Мысль Блума следует за мыслью его учителя Поля де Мана, в простой фразе которого ухватывается радикальная банальность, тщательно скрываемая обычно нами от самих себя: любая интерпретация и есть уже аллегория, иносказание («Аллегории чтения»). Читая, я интерпретирую; интерпретируя, я говорю иное, нежели читаю. Отсюда и теория перевода Эрнста Гутта: есть перевод и есть интерпретация. Перевод дословен, интерпретация воспроизводит воображаемую ситуацию, стоящую за словами, и наиболее точно передает ее на другом языке. В этом смысле не может быть перевода инструкции по эксплуатации пылесоса, важно, не что сказано в оригинале, а как направить действия читателя относительно прилагаемой вещи. Но к литературному произведению не приложен пылесос, пользованию которым оно нас обучает.
Идею Канона Блум противопоставляет «Школе ресентимента»: тем филологам, критикам, культурологам, которые смешивают «сильных» авторов Канона с более удобными авторами, эстетически часто более слабыми, но зато морально более приемлемыми, удовлетворяющими этическим требованиям современности. Тогда эстетически сильнейшие авторы — не обязательно самые значимые. Можно напоминать также о Томасе Стернзе Элиоте, согласно которому то, чем занят «индивидуальный талант» — это постоянное преобразование традиции, перестановки значимых авторов в новом иерархическом порядке. У «Школы ресентимента» и Элиота речь идет о перманентной «переоценке ценностей», чему противополагается у Блума неизменность канона, строение которого не столько иерархическое, сколько диахроническое: за одним сильным автором следует другой сильный автор. Однако неизбежно исключение: Шекспир — наивеличайший поэт, драматург и прозаик Западного канона (речь, надо полагать, идет о прозе в его драмах). Поэтому у Канона есть магистральная линия, заданная фигурами Шекспира и Мильтона, они — подлинные «точки отсчета» (с. 129). Так или иначе, все сильнейшие авторы соприкасаются с этой магистральной линией. В библиотеке Шекспира были «Опыты» Монтеня, о чем писал еще Эмерсон, Чосер — предшественник Шекспира, а Данте — предвестие и Чосера, и Шекспира.
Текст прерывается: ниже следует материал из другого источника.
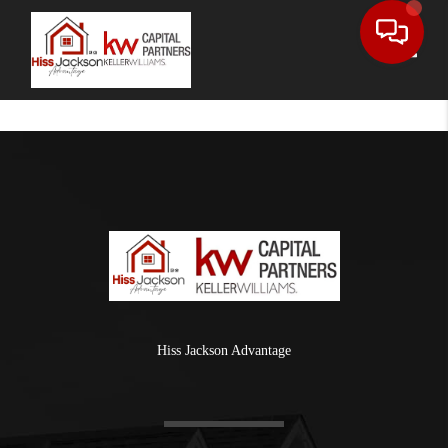
Toggle
Hiss Jackson Advantage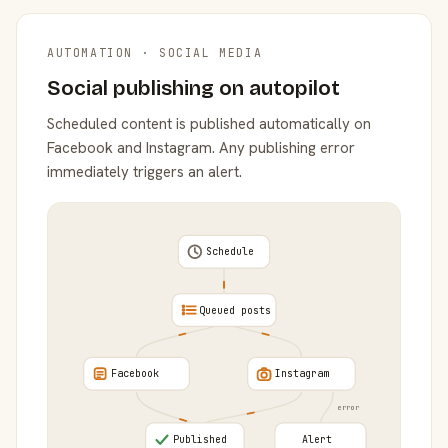
AUTOMATION · SOCIAL MEDIA
Social publishing on autopilot
Scheduled content is published automatically on
Facebook and Instagram. Any publishing error
immediately triggers an alert.
Schedule
Queued posts
Facebook
Instagram
error
Published
Alert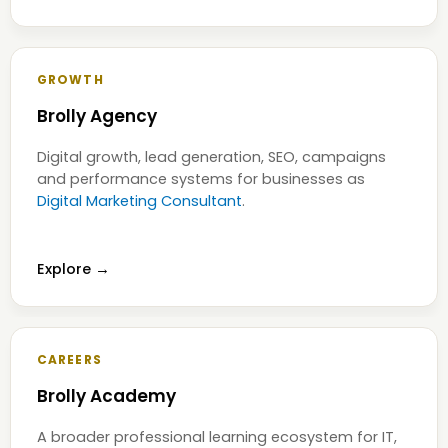
GROWTH
Brolly Agency
Digital growth, lead generation, SEO, campaigns
and performance systems for businesses as
Digital Marketing Consultant
.
Explore →
CAREERS
Brolly Academy
A broader professional learning ecosystem for IT,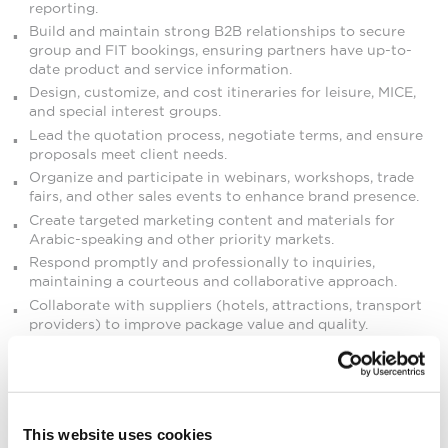
reporting.
Build and maintain strong B2B relationships to secure
group and FIT bookings, ensuring partners have up-to-
date product and service information.
Design, customize, and cost itineraries for leisure, MICE,
and special interest groups.
Lead the quotation process, negotiate terms, and ensure
proposals meet client needs.
Organize and participate in webinars, workshops, trade
fairs, and other sales events to enhance brand presence.
Create targeted marketing content and materials for
Arabic-speaking and other priority markets.
Respond promptly and professionally to inquiries,
maintaining a courteous and collaborative approach.
Collaborate with suppliers (hotels, attractions, transport
providers) to improve package value and quality.
Coordinate familiarization (FAM) trips to Mauritius.
Maintain accurate client databases and CRM records.
Meet or exceed sales targets and contribute to overall
company growth.
This website uses cookies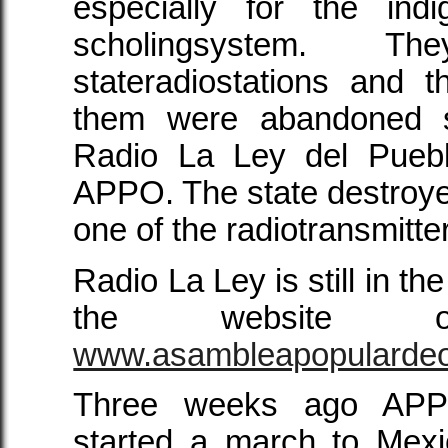
especially for the ind
scholingsystem. T
stateradiostations and t
them were abandoned s
Radio La Ley del Pueblo
APPO. The state destroyed
one of the radiotransmitte
Radio La Ley is still in the
the websit
www.asambleapopularde
Three weeks ago APP
started a march to Mexi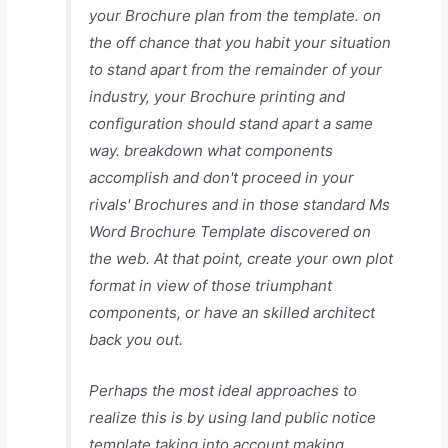
your Brochure plan from the template. on
the off chance that you habit your situation
to stand apart from the remainder of your
industry, your Brochure printing and
configuration should stand apart a same
way. breakdown what components
accomplish and don't proceed in your
rivals' Brochures and in those standard Ms
Word Brochure Template discovered on
the web. At that point, create your own plot
format in view of those triumphant
components, or have an skilled architect
back you out.
Perhaps the most ideal approaches to
realize this is by using land public notice
template taking into account making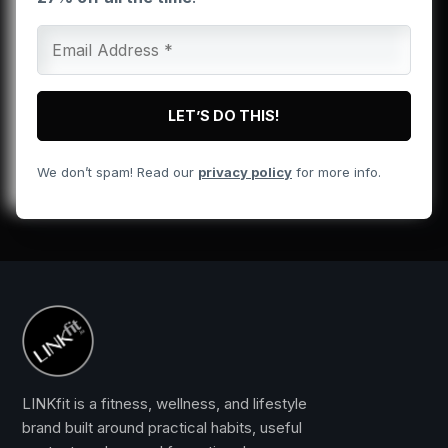
We don’t spam! Read our
privacy policy
for more info.
LINKfit is a fitness, wellness, and lifestyle
brand built around practical habits, useful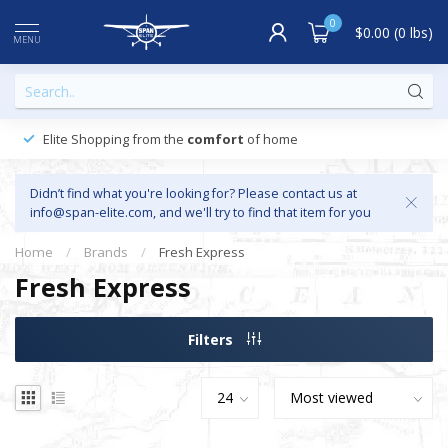
0
$0.00 (0 lbs)
MENU
Elite Shopping from the
comfort
of home
Didn’t find what you're looking for? Please contact us at
info@span-elite.com
, and we'll try to find that item for you
Home
/
Brands
/
Fresh Express
Fresh Express
Filters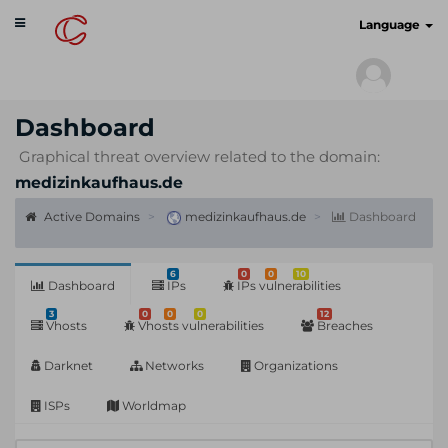
Toggle
cyberscan.io
Language
navigation
Dashboard
Graphical threat overview related to the domain:
medizinkaufhaus.de
Active Domains
medizinkaufhaus.de
Dashboard
6
0
0
10
Dashboard
IPs
IPs vulnerabilities
3
0
0
0
12
Vhosts
Vhosts vulnerabilities
Breaches
Darknet
Networks
Organizations
ISPs
Worldmap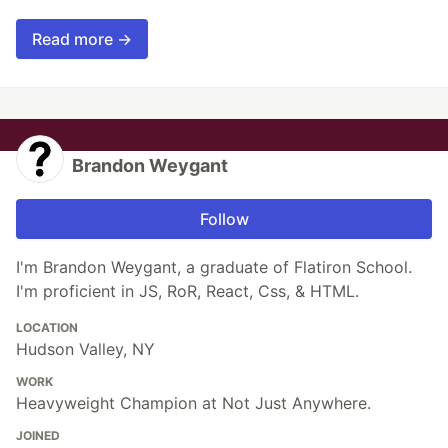
Read more →
Brandon Weygant
Follow
I'm Brandon Weygant, a graduate of Flatiron School.
I'm proficient in JS, RoR, React, Css, & HTML.
LOCATION
Hudson Valley, NY
WORK
Heavyweight Champion at Not Just Anywhere.
JOINED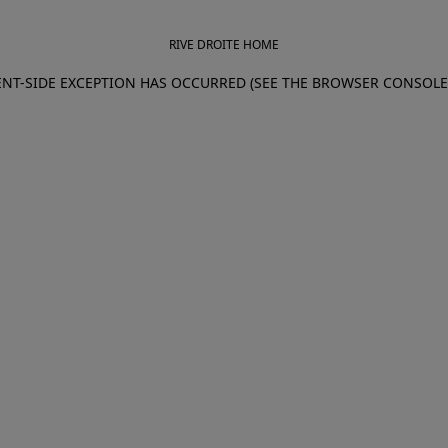
RIVE DROITE HOME
IENT-SIDE EXCEPTION HAS OCCURRED (SEE THE BROWSER CONSOL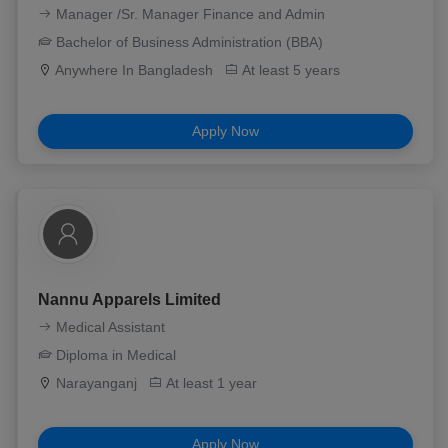
Manager /Sr. Manager Finance and Admin
Bachelor of Business Administration (BBA)
Anywhere In Bangladesh
At least 5 years
Apply Now
Nannu Apparels Limited
Medical Assistant
Diploma in Medical
Narayanganj
At least 1 year
Apply Now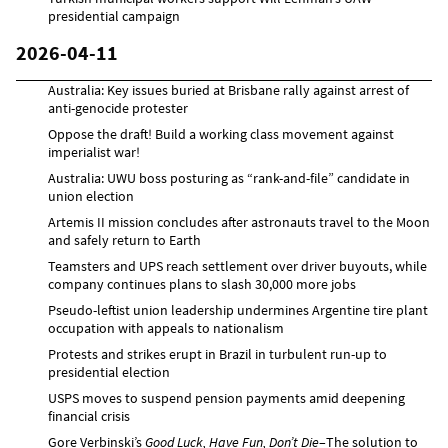
presidential campaign
2026-04-11
Australia: Key issues buried at Brisbane rally against arrest of
anti-genocide protester
Oppose the draft! Build a working class movement against
imperialist war!
Australia: UWU boss posturing as “rank-and-file” candidate in
union election
Artemis II mission concludes after astronauts travel to the Moon
and safely return to Earth
Teamsters and UPS reach settlement over driver buyouts, while
company continues plans to slash 30,000 more jobs
Pseudo-leftist union leadership undermines Argentine tire plant
occupation with appeals to nationalism
Protests and strikes erupt in Brazil in turbulent run-up to
presidential election
USPS moves to suspend pension payments amid deepening
financial crisis
Gore Verbinski’s
Good Luck, Have Fun, Don’t Die
–The solution to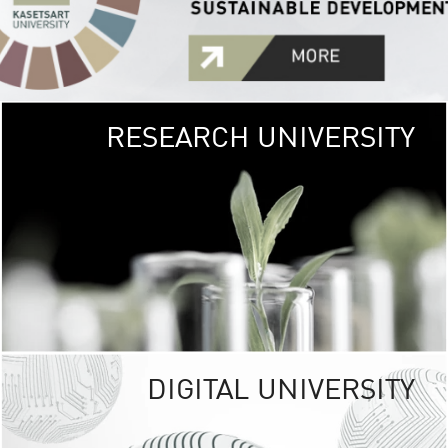
RESEARCH UNIVERSITY
GREEN
UNIVE
The Kasetsart Univers
sprawls
out over 1,400 rai
vibrant green
URBAN TROP
URBAN FARM envi
<
DIGITAL UNIVERSITY
UNIVERSITY 
RESPONSIBILITY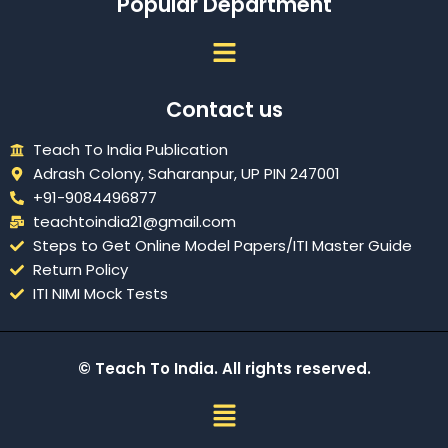
Popular Department
Menu
Contact us
Teach To India Publication
Adrash Colony, Saharanpur, UP PIN 247001
+91-9084496877
teachtoindia21@gmail.com
Steps to Get Online Model Papers/ITI Master Guide
Return Policy
ITI NIMI Mock Tests
© Teach To India. All rights reserved.
Menu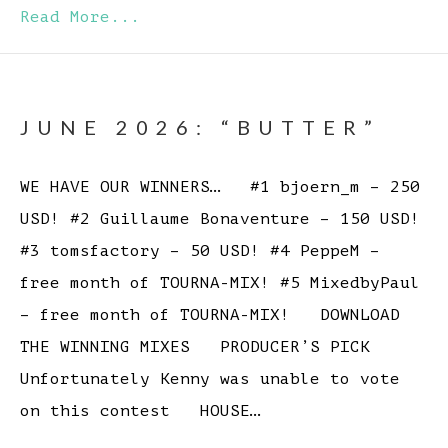
Read More...
JUNE 2026: “BUTTER”
WE HAVE OUR WINNERS… #1 bjoern_m – 250
USD! #2 Guillaume Bonaventure – 150 USD!
#3 tomsfactory – 50 USD! #4 PeppeM –
free month of TOURNA-MIX! #5 MixedbyPaul
– free month of TOURNA-MIX! DOWNLOAD
THE WINNING MIXES PRODUCER’S PICK
Unfortunately Kenny was unable to vote
on this contest HOUSE…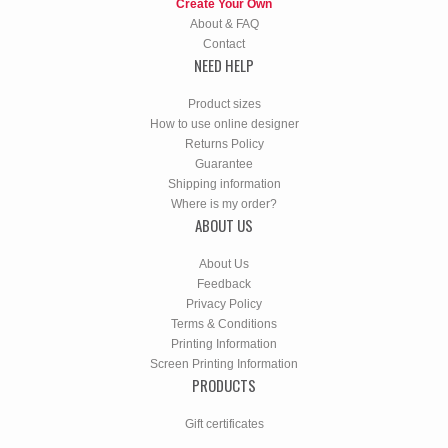
Create Your Own
About & FAQ
Contact
NEED HELP
Product sizes
How to use online designer
Returns Policy
Guarantee
Shipping information
Where is my order?
ABOUT US
About Us
Feedback
Privacy Policy
Terms & Conditions
Printing Information
Screen Printing Information
PRODUCTS
Gift certificates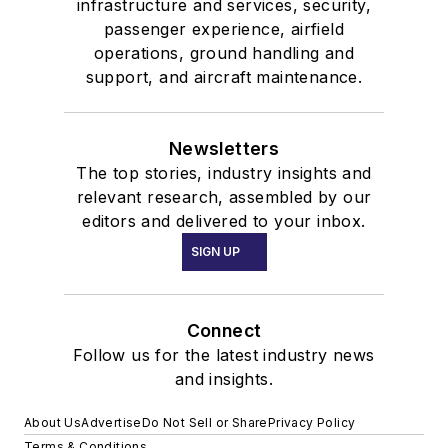
infrastructure and services, security,
passenger experience, airfield
operations, ground handling and
support, and aircraft maintenance.
Newsletters
The top stories, industry insights and
relevant research, assembled by our
editors and delivered to your inbox.
SIGN UP
Connect
Follow us for the latest industry news
and insights.
About Us
Advertise
Do Not Sell or Share
Privacy Policy
Terms & Conditions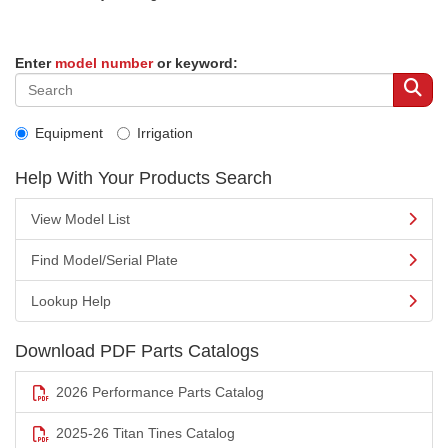
Enter
model number
or keyword:
Equipment
Irrigation
Help With Your Products Search
View Model List
Find Model/Serial Plate
Lookup Help
Download PDF Parts Catalogs
2026 Performance Parts Catalog
2025-26 Titan Tines Catalog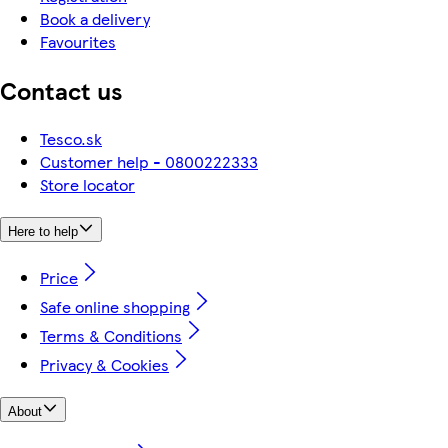
Book a delivery
Favourites
Contact us
Tesco.sk
Customer help - 0800222333
Store locator
Here to help
Price
Safe online shopping
Terms & Conditions
Privacy & Cookies
About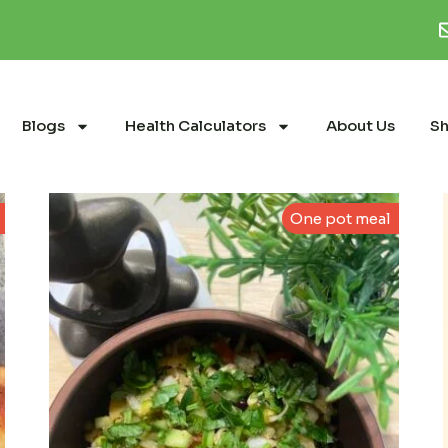
Blogs
Health Calculators
About Us
S
One pot meal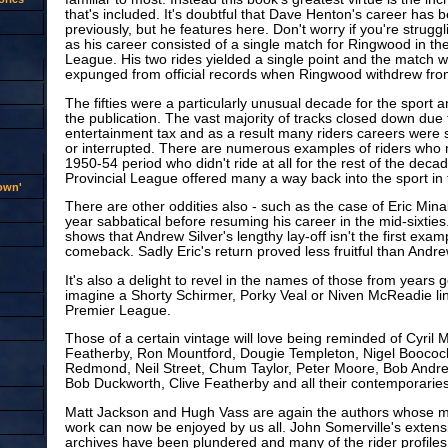
that's included. It's doubtful that Dave Henton's career has b
previously, but he features here. Don't worry if you're strugg
as his career consisted of a single match for Ringwood in t
League. His two rides yielded a single point and the match 
expunged from official records when Ringwood withdrew fro
The fifties were a particularly unusual decade for the sport an
the publication. The vast majority of tracks closed down due 
entertainment tax and as a result many riders careers were
or interrupted. There are numerous examples of riders who 
1950-54 period who didn't ride at all for the rest of the deca
Provincial League offered many a way back into the sport in t
rown'
There are other oddities also - such as the case of Eric Mina
year sabbatical before resuming his career in the mid-sixties
shows that Andrew Silver's lengthy lay-off isn't the first exam
comeback. Sadly Eric's return proved less fruitful than Andre
It's also a delight to revel in the names of those from years g
imagine a Shorty Schirmer, Porky Veal or Niven McReadie lini
Premier League.
Those of a certain vintage will love being reminded of Cyril 
Featherby, Ron Mountford, Dougie Templeton, Nigel Boocock
Redmond, Neil Street, Chum Taylor, Peter Moore, Bob Andre
Bob Duckworth, Clive Featherby and all their contemporaries
Matt Jackson and Hugh Vass are again the authors whose m
work can now be enjoyed by us all. John Somerville's exten
archives have been plundered and many of the rider profiles a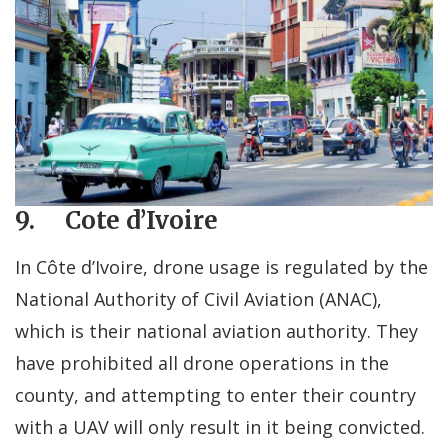
9. Cote d’Ivoire
In Côte d’Ivoire, drone usage is regulated by the
National Authority of Civil Aviation (ANAC),
which is their national aviation authority. They
have prohibited all drone operations in the
county, and attempting to enter their country
with a UAV will only result in it being convicted.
Для англоязычного читателя явственен прототип «Западного канона» и его исчисления «сильных авторов», каждый из которых в своей «странности» зашел дальше других и достиг большего, чем другие. Хэролд Блум цитирует эссе Ральфа Эмерсона, и действительно, в 26 сильных авторах «Западного канона» узнаются герои книги Эмерсона «Представители человечества». Но не в меньшей степени прототип — «Герои, почитание героев и героическое в истории» Томаса Карлайля, «обезьяной» которого называли Эмерсона. Карлайль видит «героев как поэтов» в Данте и Шекспире — Эмерсон называет Шекспира «представителем человечества» от поэзии. Карлайль откладывает задачу написать о Гете как о герое-писателе, заменяя его английским критиком Сэмюэлом Джонсоном. Эмерсон исполняет отложенную Карлайлем задачу в эссе «Гете, или Писатель» из «Представителей человечества». Для Блума Шекспир и Данте центральные фигуры Западного канона, эмерсоновский «Монтень, или Скептик» становится частью двойной фигуры Монтеня-Мольера, репрезентирующей французский «национальный канон», как Гете репрезентирует немецкий. Джонсон для Блума — писатель par excellence. Сильные авторы Блума — «герои», «представители человечества».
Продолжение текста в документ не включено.